The Philippine Agricultural Scientist

Publication Date



There is a growing interest in the aquaculture of tropical anguillid eels as an export commodity. However, studies on feeding strategies, and the present demand to reduce feed costs need to be addressed to ensure the economic viability of eel farming. In this study, the effects of daily (DF) and alternate day (ADF) feeding on growth, feed utilization, body composition, blood chemistry, liver and intestinal morphology, and economic viability in the Pacific shortfin eel Anguilla bicolor pacifica were examined. Each feeding group of 30 elvers (166.25 ± 16.23 g mean initial wt) were randomly stocked in triplicate 4 m3 outdoor concrete tanks. These were fed for 155 d with formulated eel powder diet (49.77% crude protein; 10.21% crude lipid) made into a paste. Growth and survival were not significantly different between the two feeding groups. However, feed efficiency was improved in the ADF group, with significantly higher protein efficiency ratio (0.63) than in the DF group (0.39).

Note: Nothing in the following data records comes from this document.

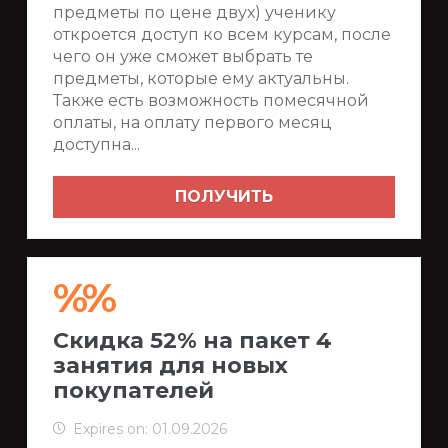
предметы по цене двух) ученику
откроется доступ ко всем курсам, после
чего он уже сможет выбрать те
предметы, которые ему актуальны.
Также есть возможность помесячной
оплаты, на оплату первого месяц
доступна...
ПОЛУЧИТЬ
%%
Скидка 52% на пакет 4
занятия для новых
покупателей
Expires on: 01.09.2026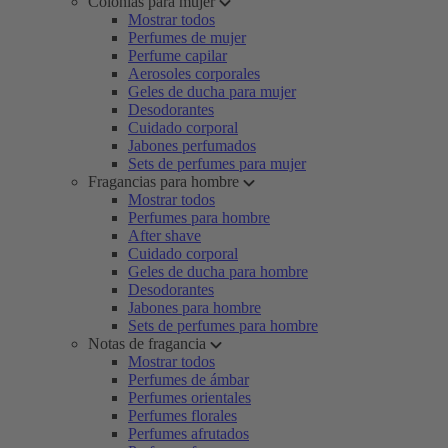
Colonias para mujer
Mostrar todos
Perfumes de mujer
Perfume capilar
Aerosoles corporales
Geles de ducha para mujer
Desodorantes
Cuidado corporal
Jabones perfumados
Sets de perfumes para mujer
Fragancias para hombre
Mostrar todos
Perfumes para hombre
After shave
Cuidado corporal
Geles de ducha para hombre
Desodorantes
Jabones para hombre
Sets de perfumes para hombre
Notas de fragancia
Mostrar todos
Perfumes de ámbar
Perfumes orientales
Perfumes florales
Perfumes afrutados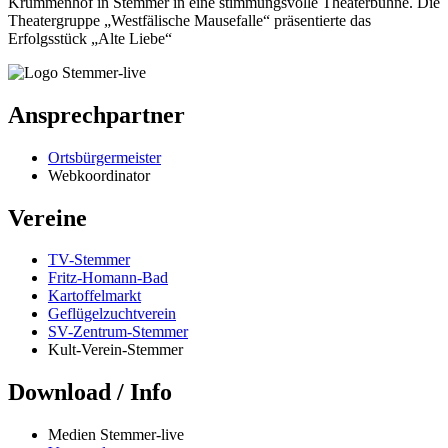
Krummenhof in Stemmer in eine stimmungsvolle Theaterbühne. Die
Theatergruppe „Westfälische Mausefalle“ präsentierte das
Erfolgsstück „Alte Liebe“
Ansprechpartner
Ortsbürgermeister
Webkoordinator
Vereine
TV-Stemmer
Fritz-Homann-Bad
Kartoffelmarkt
Geflügelzuchtverein
SV-Zentrum-Stemmer
Kult-Verein-Stemmer
Download / Info
Medien Stemmer-live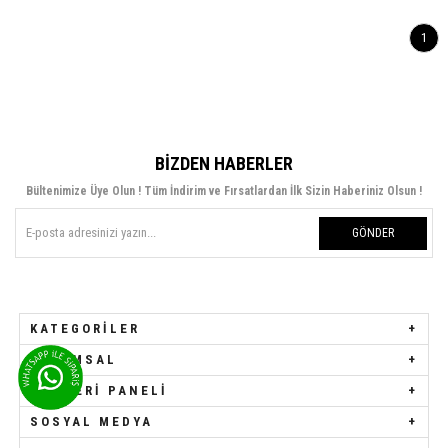
1
BIZDEN HABERLER
Bültenimize Üye Olun ! Tüm İndirim ve Fırsatlardan İlk Sizin Haberiniz Olsun !
GÖNDER
KATEGORILER
KURUMSAL
MÜŞTERI PANELI
SOSYAL MEDYA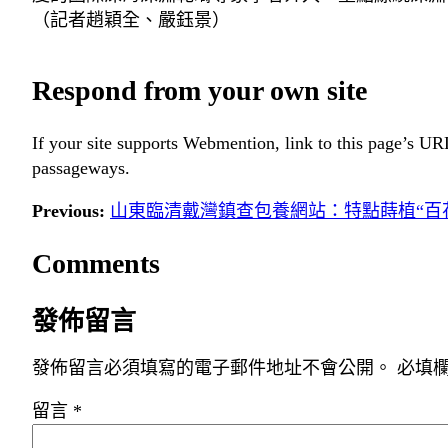
（記者趙穎全、嚴鈺景）
Respond from your own site
If your site supports Webmention, link to this page’s URL
passageways.
Previous:
山東臨清戴灣鎮查包養網站：特點蒔植“百
Comments
發佈留言
發佈留言必須填寫的電子郵件地址不會公開。
必填
留言
*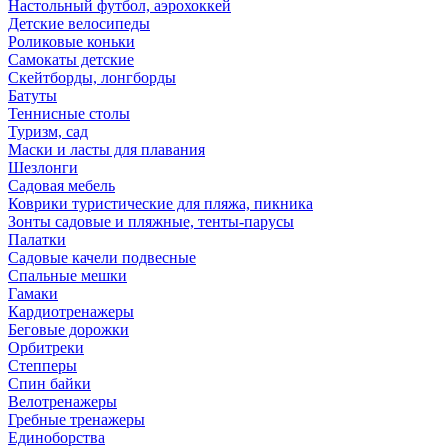
Настольный футбол, аэрохоккей
Детские велосипеды
Роликовые коньки
Самокаты детские
Скейтборды, лонгборды
Батуты
Теннисные столы
Туризм, сад
Маски и ласты для плавания
Шезлонги
Садовая мебель
Коврики туристические для пляжа, пикника
Зонты садовые и пляжные, тенты-парусы
Палатки
Садовые качели подвесные
Спальные мешки
Гамаки
Кардиотренажеры
Беговые дорожки
Орбитреки
Степперы
Спин байки
Велотренажеры
Гребные тренажеры
Единоборства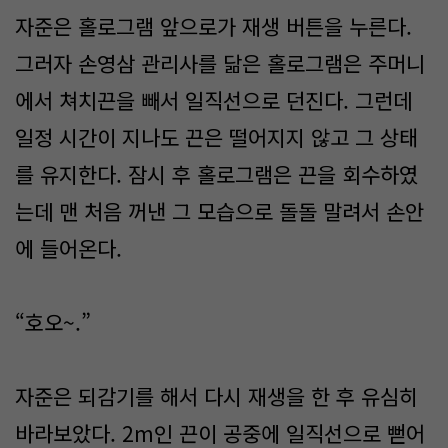
자준은 홀로그램 앞으로가 재생 버튼을 누른다.
그러자 손영삼 관리사를 닮은 홀로그램은 주머니
에서 쳐치끈을 빼서 일직선으로 던진다. 그런데
일정 시간이 지나도 끈은 떨어지지 않고 그 상태
를 유지한다. 잠시 후 홀로그램은 끈을 회수하였
는데 맨 처음 꺼낸 그 모습으로 돌돌 말려서 손안
에 들어온다.
“호오~.”
자준은 되감기를 해서 다시 재생을 한 후 유심히
바라보았다. 2m인 끈이 공중에 일직선으로 뻗어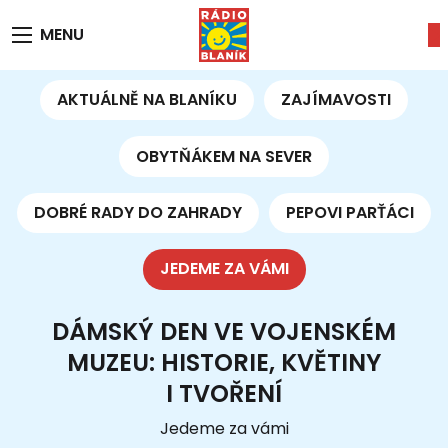
MENU
AKTUÁLNĚ NA BLANÍKU
ZAJÍMAVOSTI
OBYTŇÁKEM NA SEVER
DOBRÉ RADY DO ZAHRADY
PEPOVI PARŤÁCI
JEDEME ZA VÁMI
DÁMSKÝ DEN VE VOJENSKÉM
MUZEU: HISTORIE, KVĚTINY
I TVOŘENÍ
Jedeme za vámi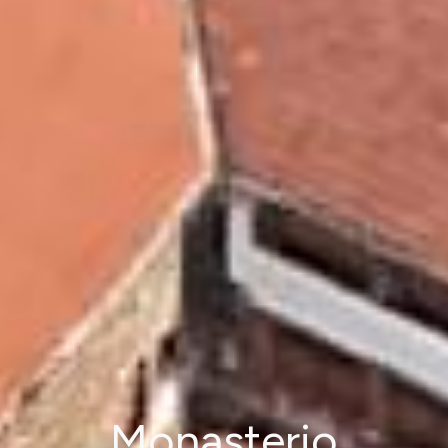
Monasterio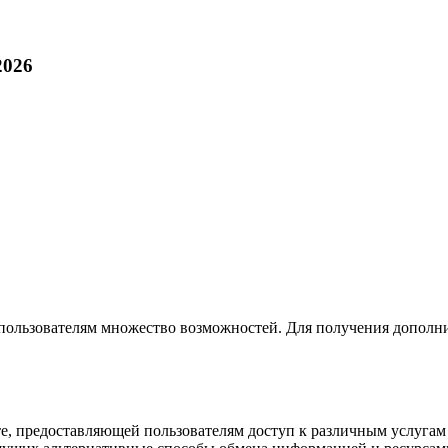
2026
 пользователям множество возможностей. Для получения дополни
е, предоставляющей пользователям доступ к различным услугам и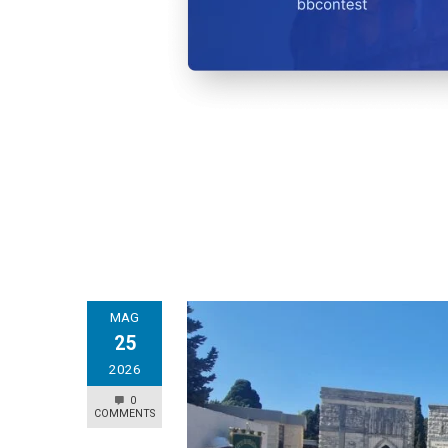
MAG
25
2026
0
COMMENTS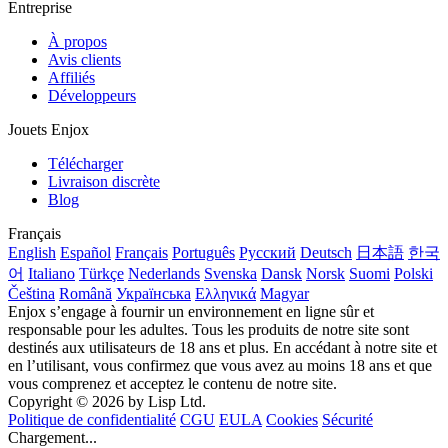
Entreprise
À propos
Avis clients
Affiliés
Développeurs
Jouets Enjox
Télécharger
Livraison discrète
Blog
Français
English
Español
Français
Português
Русский
Deutsch
日本語
한국
어
Italiano
Türkçe
Nederlands
Svenska
Dansk
Norsk
Suomi
Polski
Čeština
Română
Українська
Ελληνικά
Magyar
Enjox s’engage à fournir un environnement en ligne sûr et
responsable pour les adultes. Tous les produits de notre site sont
destinés aux utilisateurs de 18 ans et plus. En accédant à notre site et
en l’utilisant, vous confirmez que vous avez au moins 18 ans et que
vous comprenez et acceptez le contenu de notre site.
Copyright © 2026 by Lisp Ltd.
Politique de confidentialité
CGU
EULA
Cookies
Sécurité
Chargement...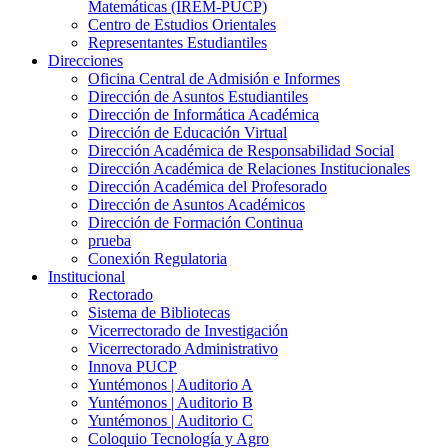
Matemáticas (IREM-PUCP)
Centro de Estudios Orientales
Representantes Estudiantiles
Direcciones
Oficina Central de Admisión e Informes
Dirección de Asuntos Estudiantiles
Dirección de Informática Académica
Dirección de Educación Virtual
Dirección Académica de Responsabilidad Social
Dirección Académica de Relaciones Institucionales
Dirección Académica del Profesorado
Dirección de Asuntos Académicos
Dirección de Formación Continua
prueba
Conexión Regulatoria
Institucional
Rectorado
Sistema de Bibliotecas
Vicerrectorado de Investigación
Vicerrectorado Administrativo
Innova PUCP
Yuntémonos | Auditorio A
Yuntémonos | Auditorio B
Yuntémonos | Auditorio C
Coloquio Tecnología y Agro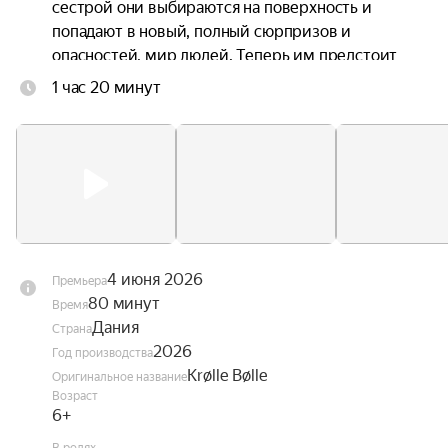
сестрой они выбираются на поверхность и 
попадают в новый, полный сюрпризов и 
опасностей, мир людей. Теперь им предстоит 
непростая задача — найти дорогу домой.
1 час 20 минут
4 июня 2026
Премьера
80 минут
Время
Дания
Страна
2026
Год производства
Krølle Bølle
Оригинальное название
Возраст
6+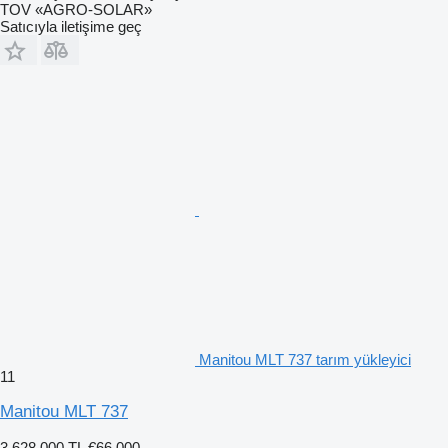
TOV «AGRO-SOLAR»
Satıcıyla iletişime geç
Manitou MLT 737 tarım yükleyici
11
Manitou MLT 737
3.628.000 TL
€66.000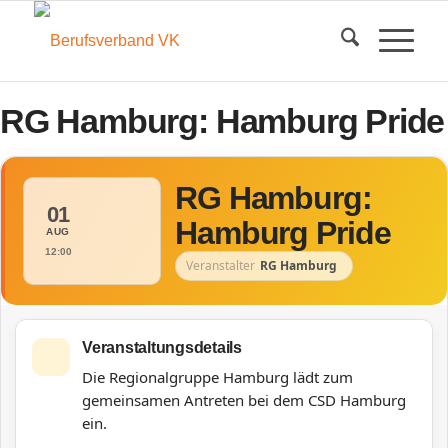
RG Hamburg: Hamburg Pride
RG Hamburg:
01
Hamburg Pride
AUG
12:00
Veranstalter
RG Hamburg
Veranstaltungsdetails
Die Regionalgruppe Hamburg lädt zum
gemeinsamen Antreten bei dem CSD Hamburg
ein.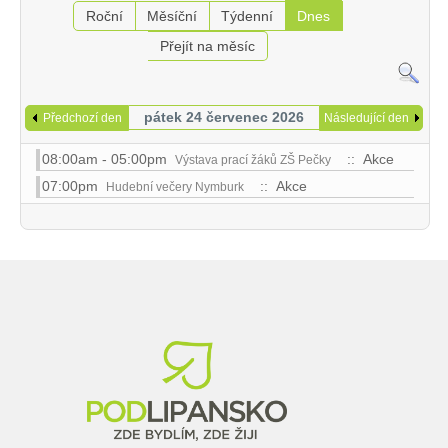
Roční
Měsíční
Týdenní
Dnes
Přejít na měsíc
pátek 24 červenec 2026
Předchozí den
Následující den
08:00am - 05:00pm
:: Akce
Výstava prací žáků ZŠ Pečky
07:00pm
:: Akce
Hudební večery Nymburk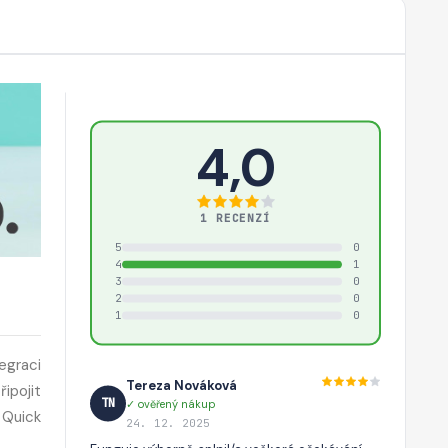
4,0
1 RECENZÍ
5
0
4
1
3
0
2
0
1
0
egraci
Tereza Nováková
ipojit
TN
✓ ověřený nákup
o Quick
24. 12. 2025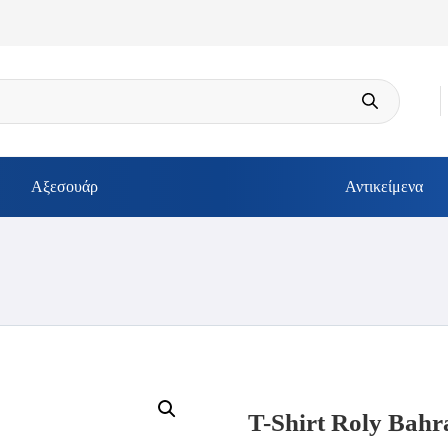
Αξεσουάρ
Αντικείμενα
T-Shirt Roly Bahr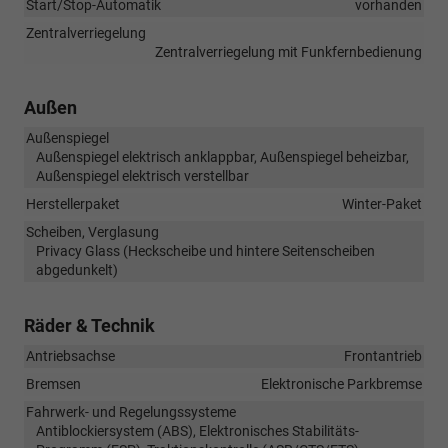
Start/Stop-Automatik
vorhanden
Zentralverriegelung
Zentralverriegelung mit Funkfernbedienung
Außen
Außenspiegel
Außenspiegel elektrisch anklappbar, Außenspiegel beheizbar,
Außenspiegel elektrisch verstellbar
Herstellerpaket
Winter-Paket
Scheiben, Verglasung
Privacy Glass (Heckscheibe und hintere Seitenscheiben
abgedunkelt)
Räder & Technik
Antriebsachse
Frontantrieb
Bremsen
Elektronische Parkbremse
Fahrwerk- und Regelungssysteme
Antiblockiersystem (ABS), Elektronisches Stabilitäts-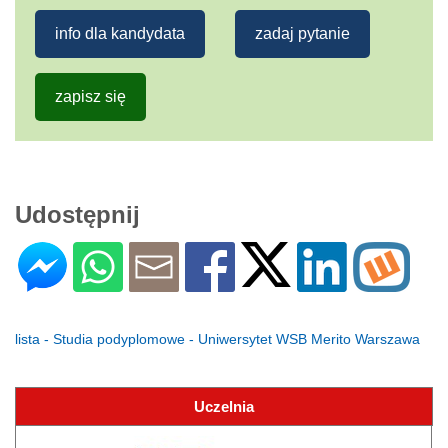
info dla kandydata
zadaj pytanie
zapisz się
Udostępnij
lista - Studia podyplomowe - Uniwersytet WSB Merito Warszawa
Uczelnia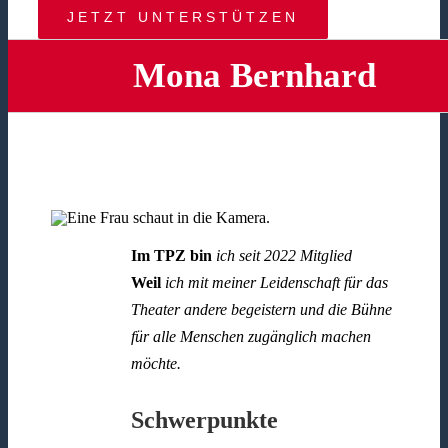
JETZT UNTERSTÜTZEN
Mona Bernhard
Im TPZ bin
ich seit 2022 Mitglied
Weil
ich mit meiner Leidenschaft für das
Theater andere begeistern und die Bühne
für alle Menschen zugänglich machen
möchte
.
Schwerpunkte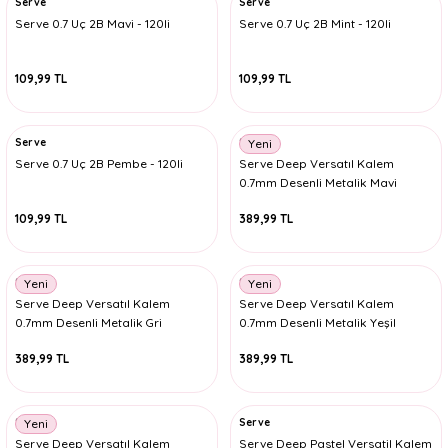
Serve
Serve
Serve 0.7 Uç 2B Mavi - 120li
Serve 0.7 Uç 2B Mint - 120li
109,99 TL
109,99 TL
Serve
Serve
Yeni
Serve 0.7 Uç 2B Pembe - 120li
Serve Deep Versatıl Kalem
0.7mm Desenli Metalik Mavi
109,99 TL
389,99 TL
Serve
Serve
Yeni
Yeni
Serve Deep Versatıl Kalem
Serve Deep Versatıl Kalem
0.7mm Desenli Metalik Gri
0.7mm Desenli Metalik Yeşil
389,99 TL
389,99 TL
Serve
Serve
Yeni
Serve Deep Versatıl Kalem
Serve Deep Pastel Versatil Kalem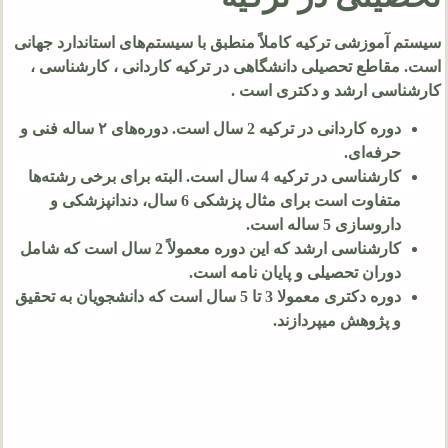
سیستم آموزشی ترکیه کاملاً منطبق با سیستم‌های استاندارد جهانی
است. مقاطع تحصیلی دانشگاهی در ترکیه کاردانی ، کارشناسی ،
کارشناسی ارشد و دکتری است .
دوره کاردانی در ترکیه 2 سال است. دوره‌های ۲ ساله فنی و
حرفه‌ای.
کارشناسی در ترکیه 4 سال است. البته برای برخی رشته‌ها
متفاوت است برای مثال پزشکی 6 سال، دندانپزشکی و
داروسازی 5 ساله است.
کارشناسی ارشد که این دوره معمولاً 2 سال است که شامل
دوران تحصیلی و پایان نامه است.
دوره دکتری معمولا 3 تا 5 سال است که دانشجویان به تحقیق
و پژوهش میپردازند.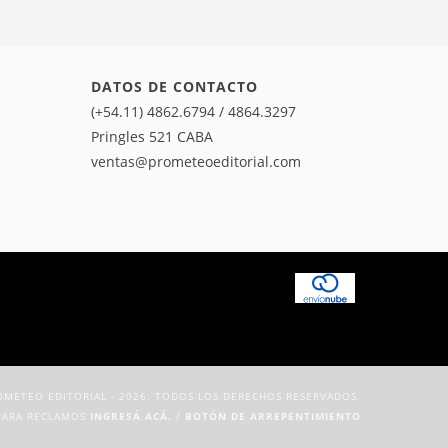
DATOS DE CONTACTO
(+54.11) 4862.6794 / 4864.3297
Pringles 521 CABA
ventas@prometeoeditorial.com
METEO EDITORIAL - 2026. TODOS LOS DERECHOS RESERVADOS.
PARA RECLAMOS
INGRESÁ ACÁ.
/
BOTÓN DE ARREPENTIMIENTO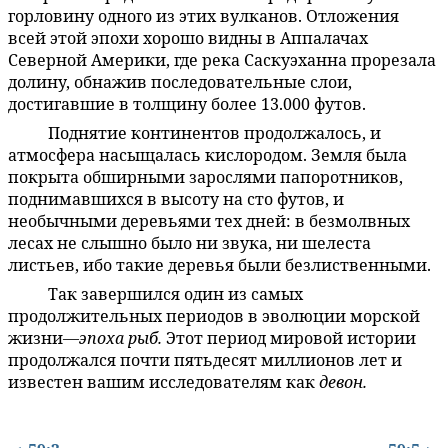
горловину одного из этих вулканов. Отложения
всей этой эпохи хорошо видны в Аппалачах
Северной Америки, где река Саскуэханна прорезала
долину, обнажив последовательные слои,
достигавшие в толщину более 13.000 футов.
Поднятие континентов продолжалось, и
59:4.17
атмосфера насыщалась кислородом. Земля была
покрыта обширными зарослями папоротников,
поднимавшихся в высоту на сто футов, и
необычными деревьями тех дней: в безмолвных
лесах не слышно было ни звука, ни шелеста
листьев, ибо такие деревья были безлиственными.
Так завершился один из самых
59:4.18
продолжительных периодов в эволюции морской
жизни—
эпоха рыб.
Этот период мировой истории
продолжался почти пятьдесят миллионов лет и
известен вашим исследователям как
девон.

Feed conversion ratio (FCR) was lower in ADF (3.85) than in the DF group (6.44), resulting in a 40% reduction in total feed consumption. Biometric indices, body proximate composition, and blood chemistry were not significantly affected. Likewise, liver and intestinal morphology showed no apparent alterations between groups. Partial costs-and-returns analysis showed that ADF yielded higher net profit and profit index. These results suggest that feeding on alternate days promote compensatory growth, better feed utilization, and normal physiological condition of A. bicolor pacifica, and reduce feed cost in the rearing process. Therefore, alternate day feeding should be promoted as a sound feed management strategy in the tank culture of tropical anguillid eels.